Exactamente, era hacia allá que se dirigía. ¿Era profesora, estudiante,
oficinista, bibliotecaria? Iba a unos veinte pasos de distancia de tal manera
que cuando rebasé la puerta del edificio (el cual fue, irónicamente, la sede de
la "Policía de la mente" en la versión cinematográfica de 1984, la novela de
George Orwell), había desaparecido dentro de uno de los ascensores.
Me sentí desconcertado con lo que venía de presenciar. A mis 25 años sentía que
era un estudiante maduro en proceso de convertirme en intelectual y estaba
convencido de poder dilucidar todos los dilemas de la existencia humana a través
del intelecto, es decir, a través del pensamiento. No me había dado cuenta de
que pensar inconscientemente es el principal dilema de la existencia humana.

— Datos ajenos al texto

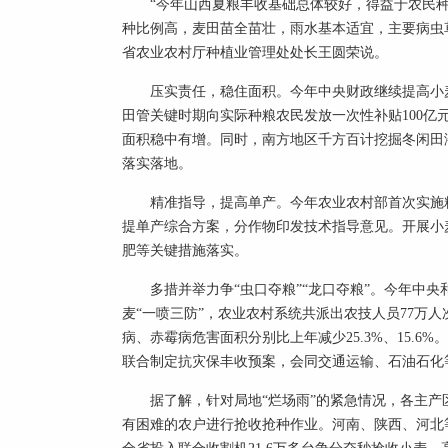
“今年山西夏粮丰收基础总体较好，得益于农民
种比例高，麦田苗全苗壮，雨水基本适宜，主要病虫
省农业农村厅种植业管理处处长王圆荣说。
压实责任，稳住面积。今年中央财政继续提高小
田管关键时期向实际种粮农民发放一次性补贴100亿
面积稳中有增。同时，南方地区千方百计挖掘冬闲田
落实落地。
精准指导，提高单产。今年农业农村部首次实施
提单产综合方案，分作物印发技术指导意见。开展小
肥等关键措施落实。
多措并举力争“虫口夺粮”“龙口夺粮”。今年中央
麦“一喷三防”，农业农村系统共派出农技人员77万
病、赤霉病危害面积分别比上年减少25.3%、15.
联合制定抗灾保丰收预案，会同交通运输、石油石化
据了解，针对局地“烂场雨”的紧急情况，各主
有困难的农户进行抢收抢种作业。河南、陕西、河北等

Pensaba que los profesores eran sabios poseedores de todas las respuestas y que
la Universidad era el templo del conocimiento. ¿Cómo podía una demente como ella
formar parte de eso? Seguía pensando en ella cuando entré al cuarto de baño
antes de dirigirme a la biblioteca. Mientras me lavaba las manos, pensé, "Espero
no terminar como ella". El hombre que estaba a mi lado me miró por un instante y
me sobresalté al darme cuenta de que no había pensado las palabras sino que las
había pronunciado en voz alta. "Por Dios, ya estoy como ella", pensé. ¿Acaso no
estaba tan activa mi mente como la de ella? Las diferencias entre los dos eran
mínimas. La emoción predominante era la ira, mientras que en mi caso era
principalmente la ansiedad. Ella pensaba en voz alta. Yo pensaba,
principalmente, dentro de mi cabeza. Si ella estaba loca, entonces todos
estábamos locos, incluido yo mismo. Las diferencias eran solamente cuestión de
grado.
Por un momento pude distanciarme de mi mente y verla, como quien dice, desde una
perspectiva más profunda. Hubo un paso breve del pensamiento a la conciencia.
Continuaba en el cuarto de baño, ya solo, y me miraba en el espejo. En ese
momento en que pude separarme de mi mente, solté la risa. Pudo haber sonado como
la risa de un loco, pero era la risa de la cordura, la risa del Buda del vientre
grande. "La vida no es tan seria como la mente pretende hacérmelo creer",
parecía ser el mensaje de la risa. Pero fue solamente un destello que se
olvidaría rápidamente. Pasaría los siguientes tres años de mi vida en un estado
de angustia y depresión, completamente identificado con mi mente. Tuve que
llegar casi hasta el suicidio para que regresara la conciencia y, en esa
ocasión, no fue apenas un destello. Me liberé del pensamiento compulsivo y del
yo falso ideado por la mente.
El incidente que acabo de narrar no solamente fue mi primer destello de
conciencia, sino que también sembró en mi la duda acerca de la validez absoluta
del intelecto humano. Unos meses más tarde sucedió una tragedia que acrecentó
mis dudas. Un lunes llegamos temprano en la mañana para asistir a la conferencia
de un profesor al que admiraba profundamente, sólo para enterarnos de que se
había suicidado de un disparo durante el fin de semana. Quedé anonadado. Era un
profesor muy respetado, quien parecía tener todas las respuestas. Sin embargo,
yo todavía no conocía ninguna otra alternativa que no fuera cultivar el
pensamiento. Todavía no me daba cuenta de que pensar es solamente un aspecto
minúsculo de la conciencia y tampoco sabía nada sobre el ego y menos aún sobre
la posibilidad de detectarlo en mi interior.